On iPad Getting a Trackpad

Apple on Wednesday announced the Magic Keyboard, featuring a trackpad, that will work with newly unveiled iPad Pro models and some previous generation iPads. Is this the “convergence” everyone had been waiting for? A “2 in 1” or a tablet or a toaster-refrigerator? Did Apple capitulate? Some context on the evolution of devices, from Steven Sinofsky, former President of the Windows Division at Microsoft. He writes: Hardware evolves just like software but we don’t often see it the same way. We’re used to talking about the cycle software bundling and unbundling, but hardware does the same thing. Every new generation of hardware begins this cycle anew. Certainly we’re used to hardware adding ports or absorbing new technologies over time. Where things get really interesting with hardware is when a new “form” is introduced, often the first step is jettisoning many features from the leader. With the introduction of a form, the debate immediately begins over whether the new form can take over or whether it is a substitute for the old one. Tech dialog is rather divisive over these questions (dodged by marketing). “It can never work” or “It will eventually work.” The industry works hard to create these dividing lines. The way it does this is first because usually there are new manufacturers that make the new form.

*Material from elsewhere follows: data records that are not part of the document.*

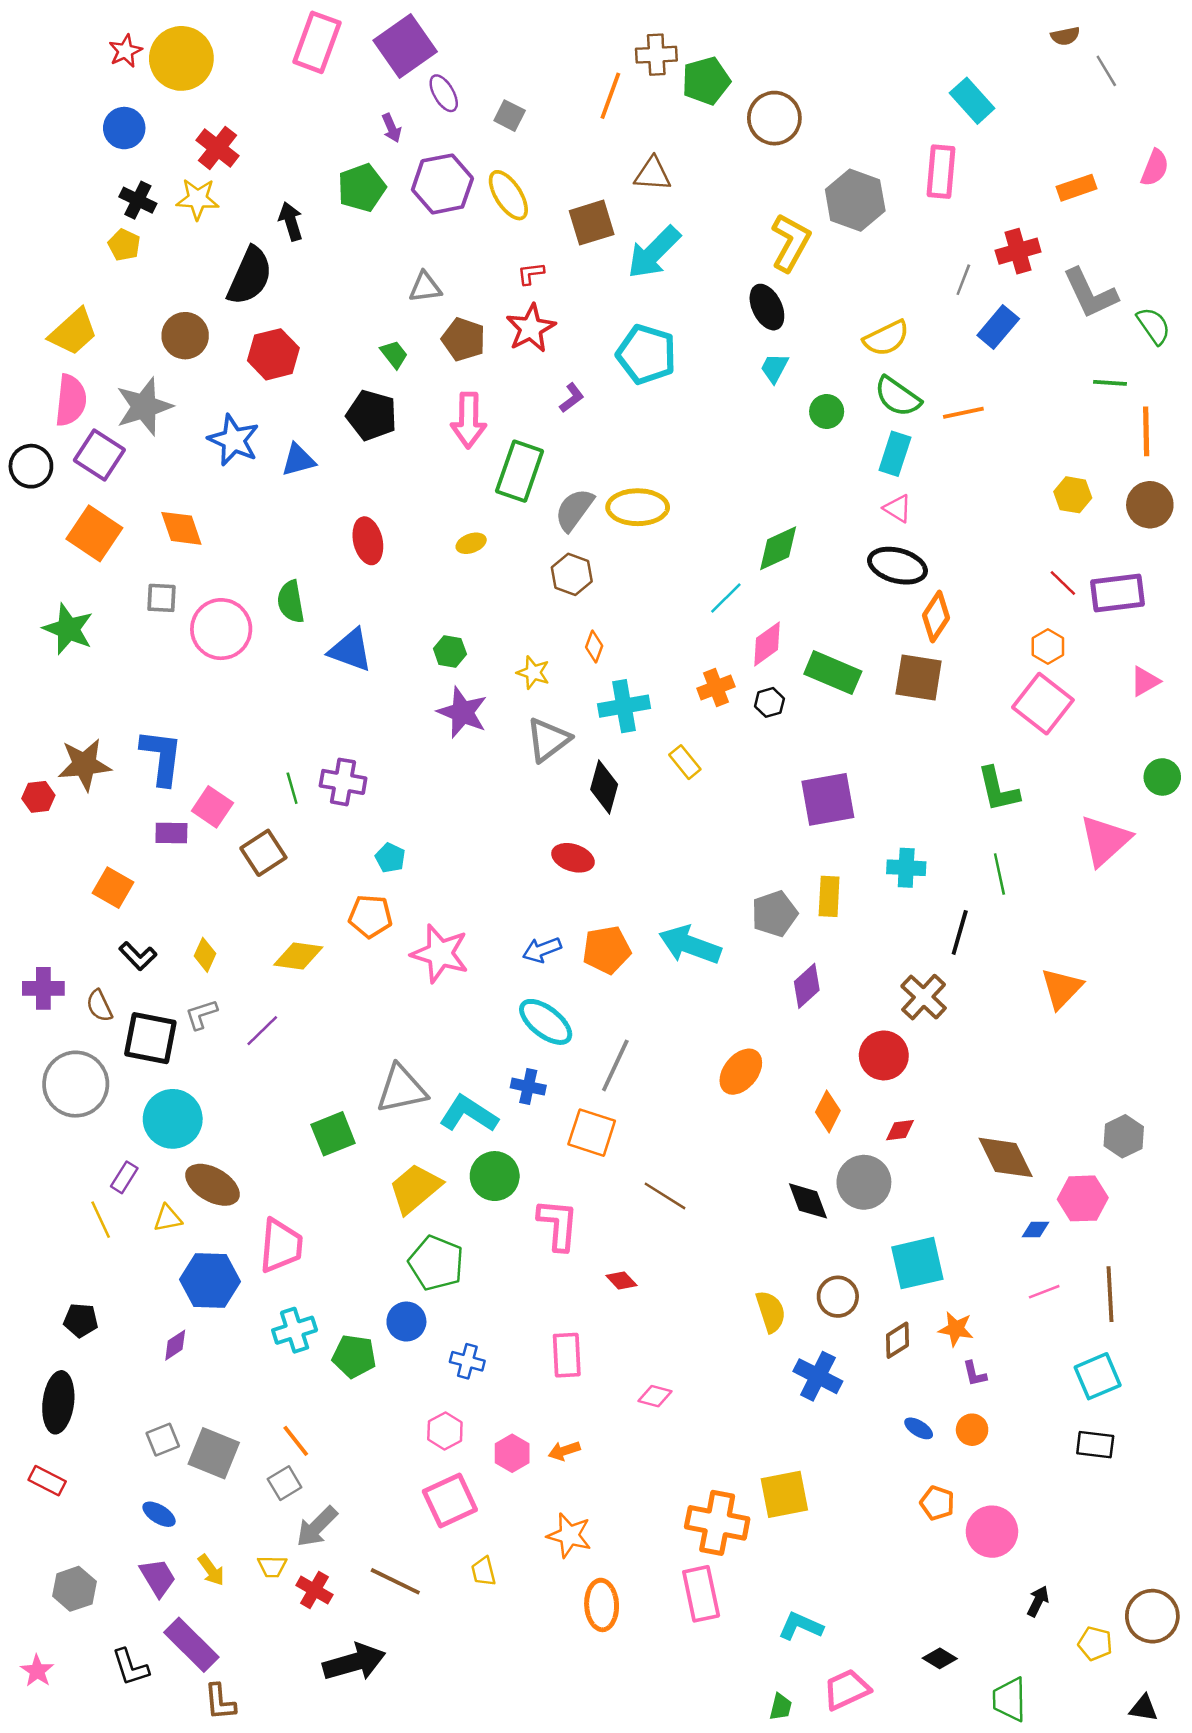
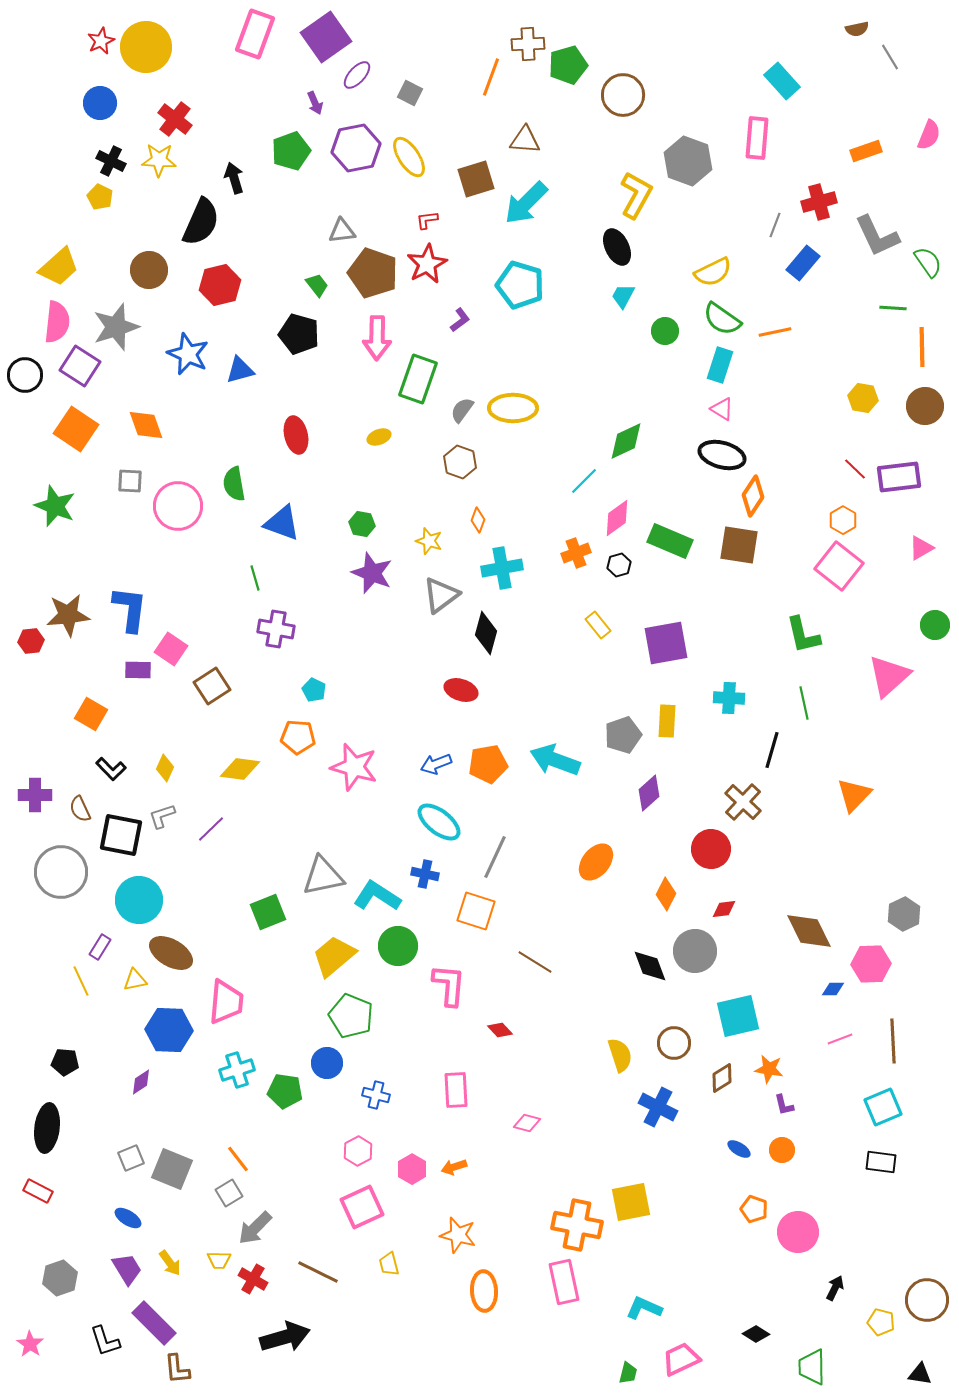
purple ellipse: (444, 93) -> (357, 75), turned 72
brown pentagon: (464, 339) -> (373, 273), size x1.4
gray semicircle: (574, 510) -> (462, 410), size x0.7
yellow rectangle: (685, 762) -> (598, 625), moved
green line: (292, 788) -> (255, 578), moved

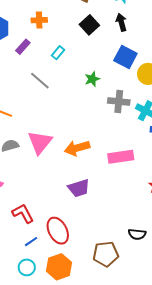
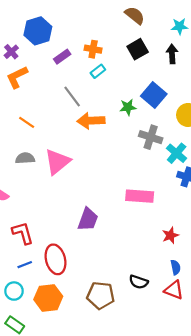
orange cross: (39, 20) -> (93, 49), moved
blue square: (125, 57) -> (154, 95), moved
orange arrow: (77, 148) -> (91, 121), moved
purple trapezoid: (79, 188) -> (88, 219), turned -65

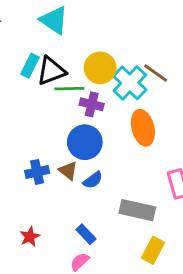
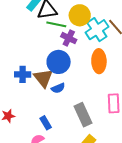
brown triangle: (68, 171) -> (43, 78), size x1.5
gray rectangle: (137, 210) -> (83, 115), turned 40

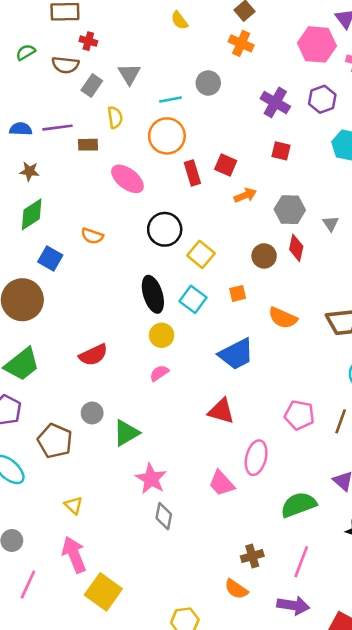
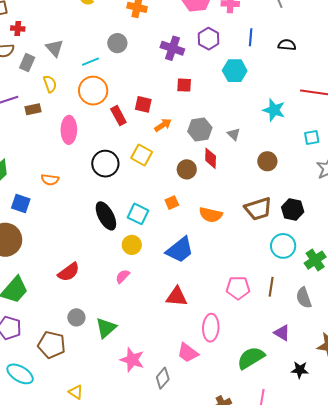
pink ellipse: (127, 179) -> (69, 130), turned 64
yellow square: (201, 254) -> (142, 155), moved
yellow circle: (162, 335) -> (132, 245), moved
gray diamond: (164, 516) -> (163, 378), moved, turned 40

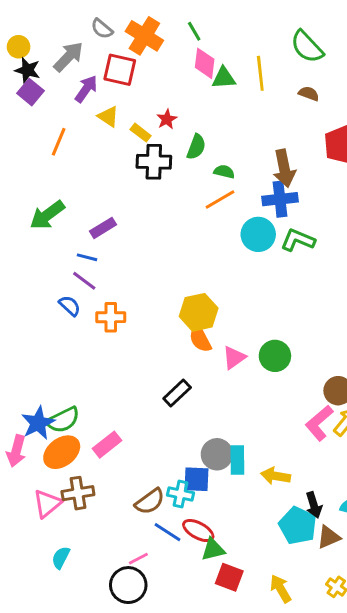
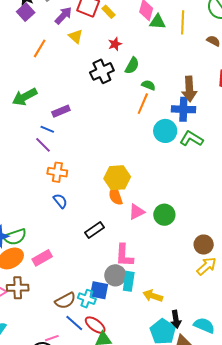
yellow rectangle: (141, 133) -> (108, 12), moved
black cross: (154, 162) -> (102, 71), turned -35
orange line: (220, 199) -> (143, 104), turned -45
blue semicircle: (70, 306) -> (60, 201), moved
pink L-shape: (319, 423) -> (124, 255), moved, turned -55

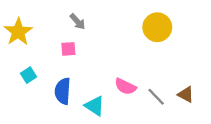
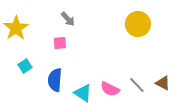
pink semicircle: (125, 87) -> (110, 89), moved

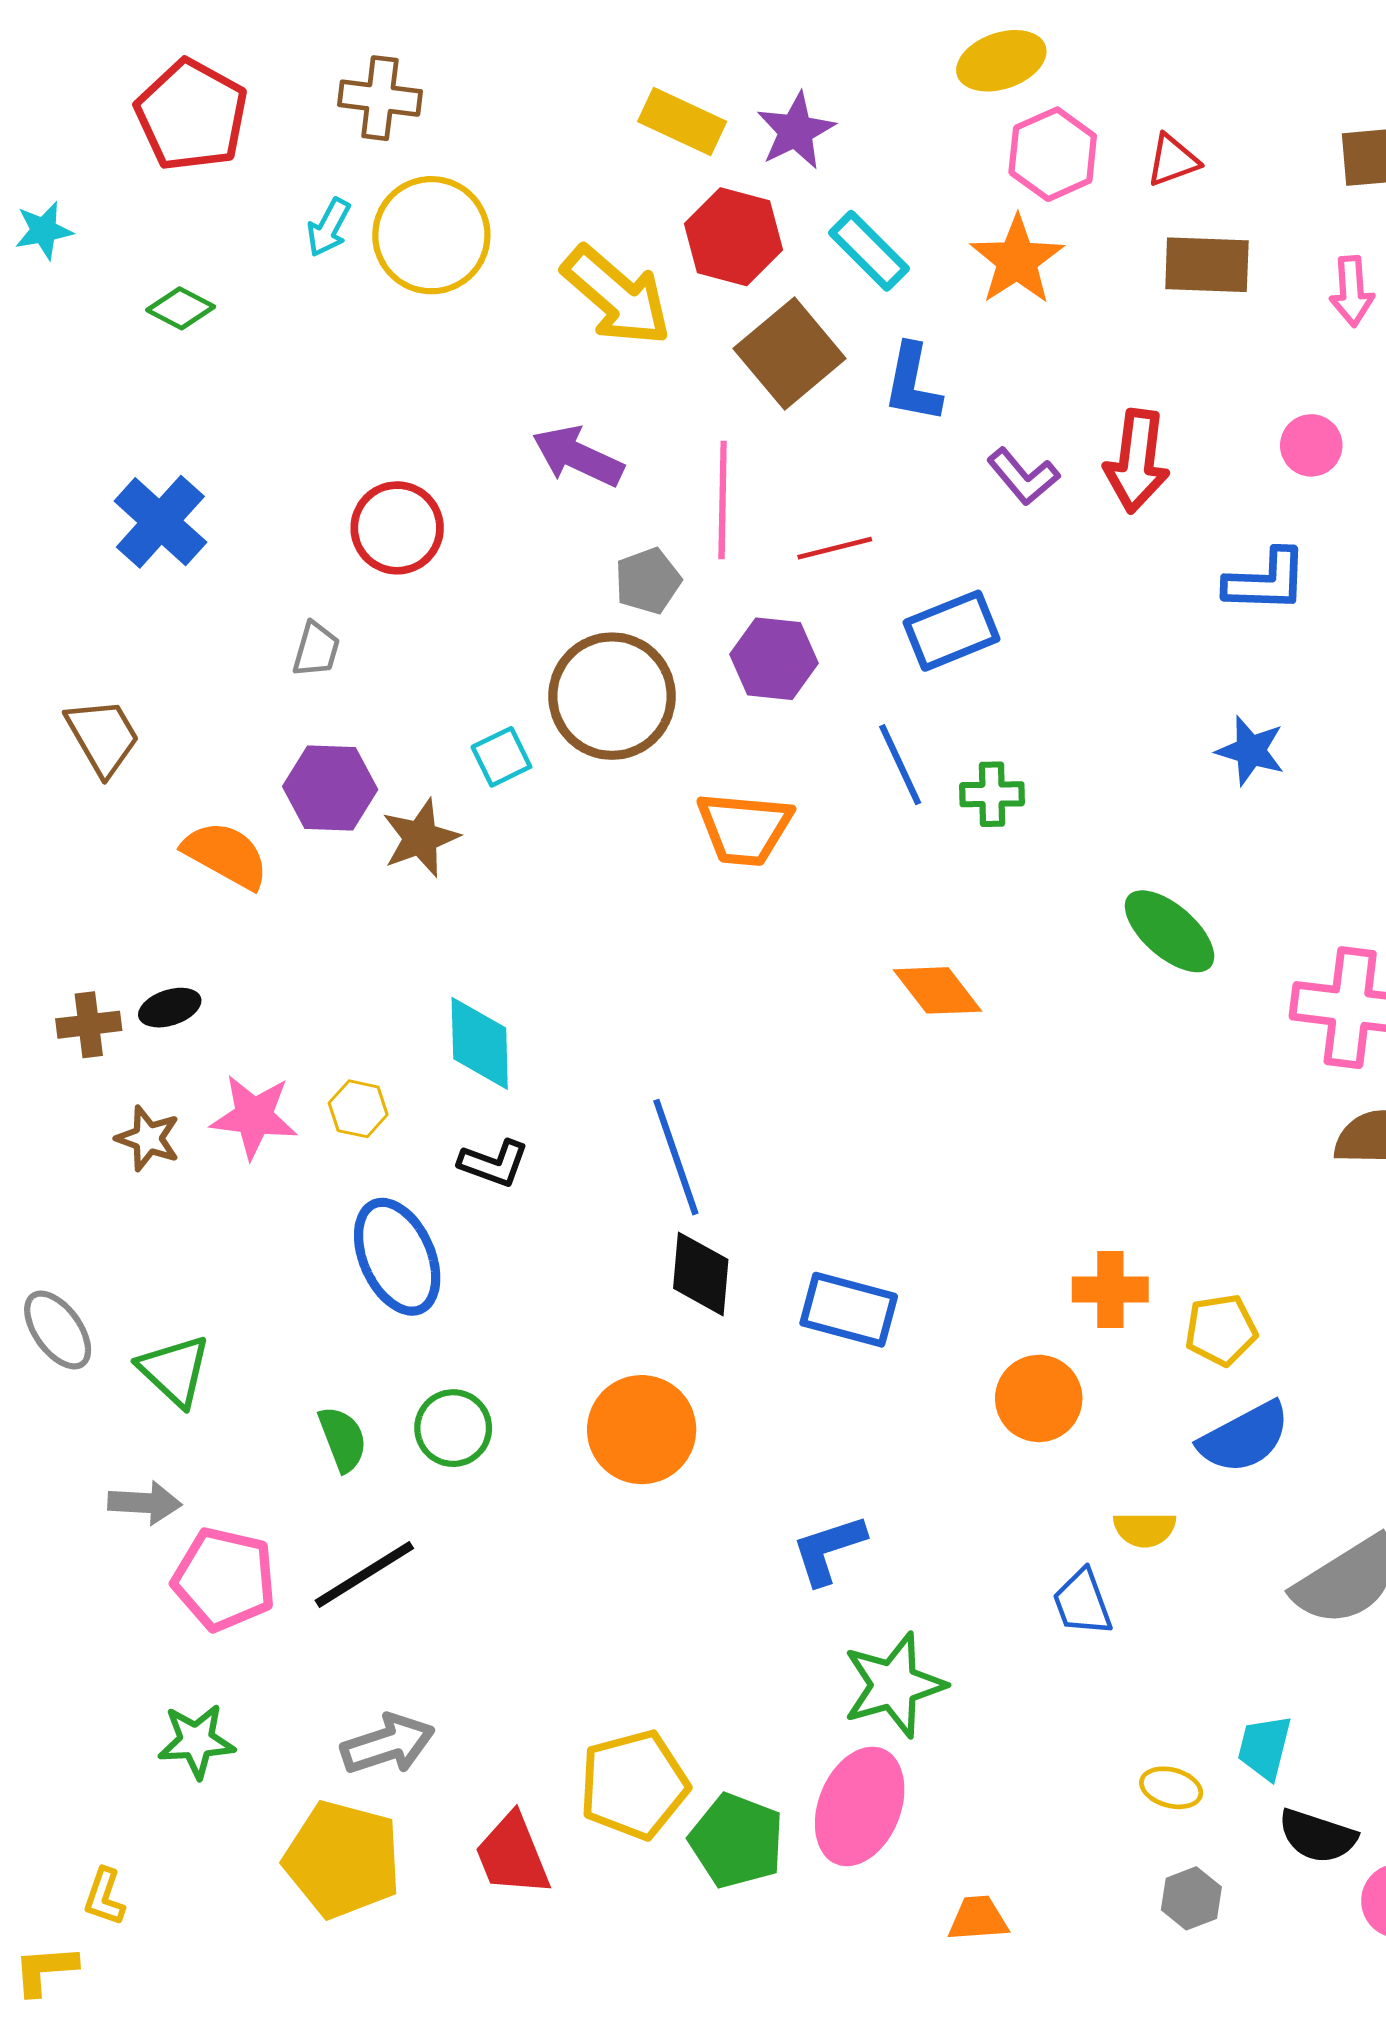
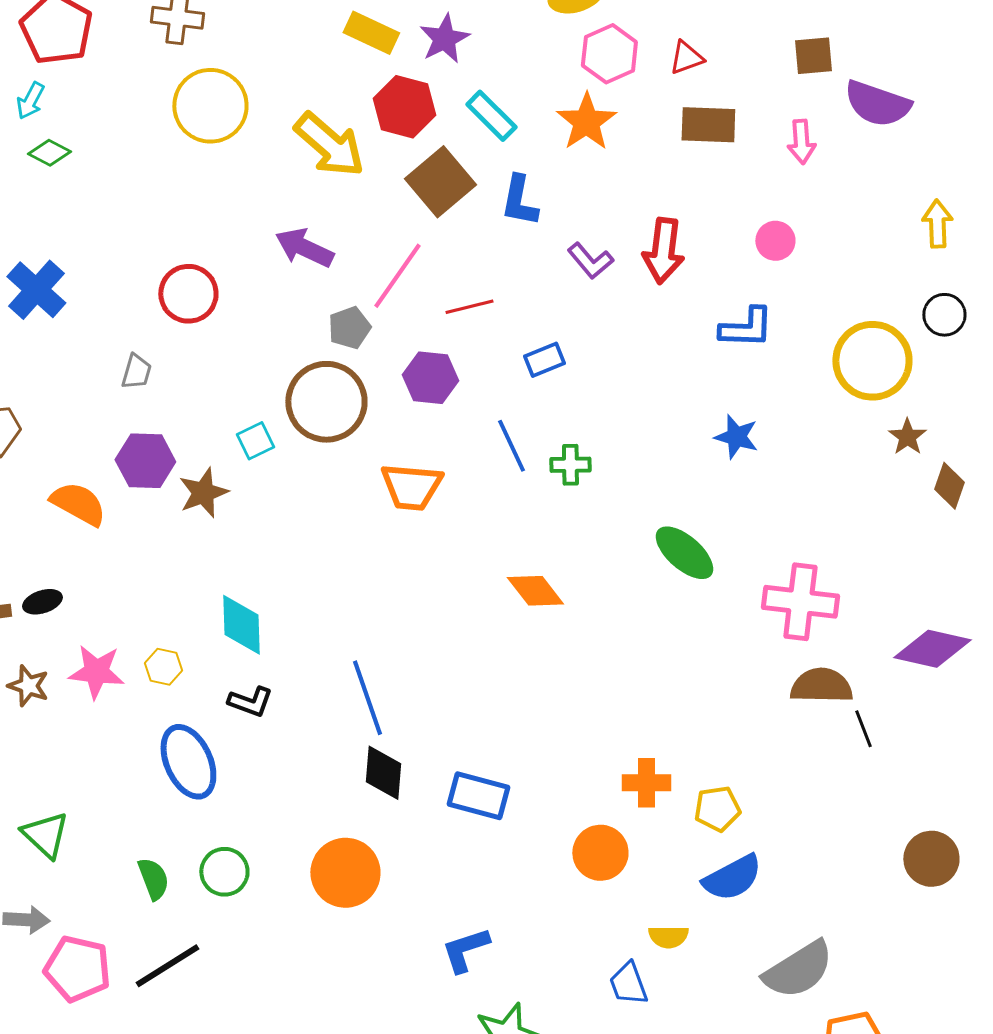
cyan arrow: (329, 227) -> (30, 101), moved
pink line: (723, 500) -> (397, 276), turned 34
blue rectangle: (952, 631) -> (544, 360), size x0.7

Second, pundits attach labels to form factors and begin a process of very specific definitions (dimensions, peripherals.) The first one of these transitions I remember is the introduction of portable computers. Out of the gate, these were way less powerful than “PCs.” The debate over whether a portable can “replace” a “PC” was in full force. Quickly the form factor of portable evolved and with that came all sorts of labels: luggable, portable, notebook, desktop, sub-notebook, and so on. This continued all the way until the introduction of “ultra-books.” If you’re a maker these labels are annoying at best. (1987) Quite often these are marketing at work – manufacturers looking to differentiate an otherwise commodity product create a new name for the old thing done slightly differently. Under the hood, however, the forms are evolving. In fact the way they are evolving is often surprising. The evolution of new forms almost always follows the surprising pattern of adding back all those things from the old form factor. So all those portables, added more floppies, hard disks, then expansion through ports/docks, and then ultimately CPUs as powerful as desktop.

Then we wake up one day and look at the “new” form and realize it seems to have morphed into the old form, capabilities and all. All along the way, the new form is editing, innovating, and reimagining how those old things should be expressed in the new one. These innovations can change software or hardware. But this is where hardware devices like USB come from – the needs of the new form dictate new types of hardware even if it solves the same problem again. The evolution of PCs to become Servers offers an interesting arc. PCs were literally created to be smaller and less complex computers. They eliminated all the complexity of mainframes at every level while making computing accessible and cheap. When first PCs began to do server tasks, they did those in an entirely different way than mainframes that were servers of the day. They used commodity desktop PCs – literally the same as a desktop running in an office. That was the big advantage – cheap, ubiquitous, open! Mainframe people balked at this crazy notion. It was an obvious moment of “that is a toy.” Then the age of client server computing was before us, starting in the late 1990s. But what followed was a classic case of convergent evolution. PC Servers started to add attributes of mainframes. At first this seemed totally crazy – redundant power supplies, RAID, multi processors, etc. THAT was crazy stuff for those $1M mainframes. Pretty soon at h/w level telling a PC Server from a MF became a vocabulary exercise. And here we are today where server to stripped the very elements rooted in PC (like monitors and keyboards!) Guess what? That’s a mainframe! On Twitter, this would be: "Mainframe, you’ve invented a mainframe.

Except, the operating system and software platform is entirely different. The evolution was not a copy, but a useful convergence done through an early series of steps copying followed by distinct and innovative approaches that created a new value … a new form factor. So here we are today with an iPad that has a trackpad. Many are chuckling at the capitulation that the iPad was never a real computer and finally Apple admitted it. Laptop, Apple has invented the laptop. This was always going to happen. From the earliest days there were keyboard cases that turned iPads into “laptops” (w/o trackpads) and these could be thought of as experiments copying the past. It took time (too much?) to invent the expression of the old in the new. The PC server everyone uses in the cloud today is no mainframe. It is vastly cheaper, more accessible, more scaleable, runs different software (yes people will fight me on these in some way, but the pedantic argument isn’t the point). Adding a trackpad to iPad was done in a way that reimagined not just the idea of a pointer, but in the entire package – hardware and software. That’s what makes this interesting. To think of it as capitulation would be to do so independent of how computing has evolved over decades.